In return we have had Pieter, a bachelor, over for dinner and drinks many a time. Pieter is a vivacious conversationalist, exuberantly opinionated, and generally a great deal of fun. He also plays chess, which I quite enjoy, and we have whiled away many a winter’s eve by the fire at this sport.

Pieter, too, has taught me that motorized equipment, selectively applied, is not incompatible with mutual aid. I should know: I get to his homestead six miles out of town in the ’86 Blazer my dad passed on to me. I’d bike, but the highway is too narrow and curvy. I ended up accepting the vehicle only because its maintenance costs were next to nothing; the liability insurance in this area, for instance, is only about two hundred dollars a year. We try to use the car only when we cannot walk, bike, or take the train.

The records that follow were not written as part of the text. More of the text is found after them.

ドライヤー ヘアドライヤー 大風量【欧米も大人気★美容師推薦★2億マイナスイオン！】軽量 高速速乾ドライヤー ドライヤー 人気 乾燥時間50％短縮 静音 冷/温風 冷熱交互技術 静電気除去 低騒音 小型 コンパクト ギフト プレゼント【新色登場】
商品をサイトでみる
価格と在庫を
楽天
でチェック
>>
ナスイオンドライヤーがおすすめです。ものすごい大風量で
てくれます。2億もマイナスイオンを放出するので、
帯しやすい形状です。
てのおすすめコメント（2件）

Pieter and I are in a card-playing group (poker, not bridge) with Steve. Steve and I also have a relationship that involves selective mechanical application. He runs the copy store. He is also a newcomer to town, and his store is the center of newcomer gossip. To make a single photocopy generally takes me, given the news I must catch up on, at least thirty minutes, and that’s if there’s no one else in line. It is a very inefficient way to make copies, but a very efficient means to converse. Mary wonders where I disappear to.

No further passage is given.